SIMD latency throughput

The "latency" for an instruction is how many clock cycles it takes the perform one instruction (how long does it take for the result to be ready for a dependent instruction to use it as an input). If you have a loop-carried dependency chain, you can add up the latency of the operations to find the length of the critical path.

If you have independent work in each loop iteration, out-of-order exec can overlap it. The length of that chain (in latency cycles) tells you how much hard OoO exec has to work to overlap multiple instances of that dependency chain.


Normally throughput is the number of instructions per clock cycle, but this is actually reciprocal throughput: the number of clock cycles per independent instruction start - so 0.5 clock cycles means that 2 instructions can be issued in one clock cycle and the result is ready on the next clock cycle.

Note that execution units are pipelined, all but the divider being fully pipelined (start a new instruction every clock cycle). Latency is separate from throughput (how often an independent operation can start). Many instructions are single-uop so their throughput is usually 1/n where n is a small integer (the number of ports with an execution unit that can run that instruction).

Intel documents that here: https://software.intel.com/en-us/articles/measuring-instruction-latency-and-throughput


To find out whether two different instructions compete with each other for the same throughput resource, you need to consult a more detailed guide. For example, https://agner.org/optimize/ has instruction tables and a microarch guide. These go into detail about execution ports, and break down instructions into the three dimensions that matter: front-end cost in uops, which back-end ports, and latency.

For example, _mm_shuffle_epi8 and _mm_cvtsi32_si128 both run on port 5 on most Intel CPUs, so compete for the same 1/clock throughput.
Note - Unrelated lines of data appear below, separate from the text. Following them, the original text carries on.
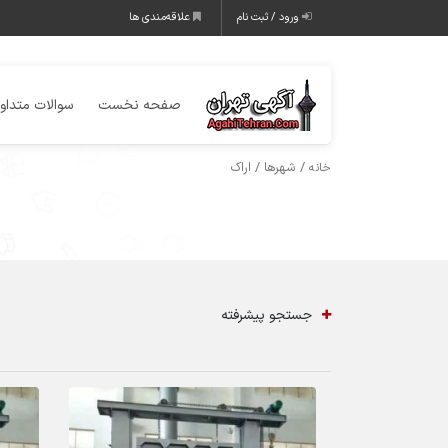
ورود / ثبت نام
علاقه‌مندی ها
صفحه نخست
سوالات متداو
/ شهرها / اراک
خانه
جستجو پیشرفته
74 بازدید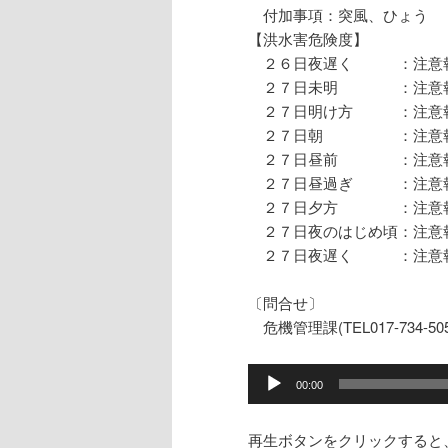
付加事項：突風、ひょう
【洪水害危険度】
２６日夜遅く ：注意
２７日未明 ：注意
２７日明け方 ：注意
２７日朝 ：注意報
２７日昼前 ：注意報
２７日昼過ぎ ：注意
２７日夕方 ：注意報
２７日夜のはじめ頃：注意
２７日夜遅く ：注意
〔問合せ〕
危機管理課(TEL017-734-505
音
00:00
声
プ
再生ボタンをクリックすると
レ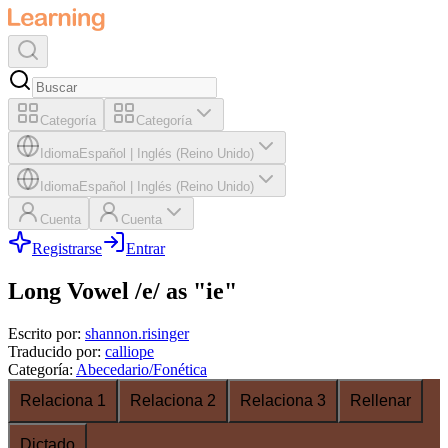
Categoría
Categoría
Idioma
Español
|
Inglés (Reino Unido)
Idioma
Español
|
Inglés (Reino Unido)
Cuenta
Cuenta
Registrarse
Entrar
Long Vowel /e/ as "ie"
Escrito por
:
shannon.risinger
Traducido por
:
calliope
Categoría
:
Abecedario/Fonética
Relaciona 1
Relaciona 2
Relaciona 3
Rellenar
Dictado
But _mm_add_epi32 runs on port 1 or port 5 on Haswell, so its 0.5c throughput only partially competes with shuffles.

https://uops.info/ has very detailed instruction tables from automated testing, including latency from each input separately to the output.

Agner Fog's tables are nice (compact and readable) but sometimes have typos or mistakes, and only a single latency number and you don't always know which input formed the dep chain.

See also What considerations go into predicting latency for operations on modern superscalar processors and how can I calculate them by hand?


The following is a quote from Intel's page Measuring Instruction Latency and Throughput.

Latency and Throughput

Latency is the number of processor clocks it takes for an instruction to have its data available for use by another instruction. Therefore, an instruction which has a latency of 6 clocks will have its data available for another instruction that many clocks after it starts its execution.

Throughput is the number of processor clocks it takes for an instruction to execute or perform its calculations. An instruction with a throughput of 2 clocks would tie up its execution unit for that many cycles which prevents an instruction needing that execution unit from being executed. Only after the instruction is done with the execution unit can the next instruction enter.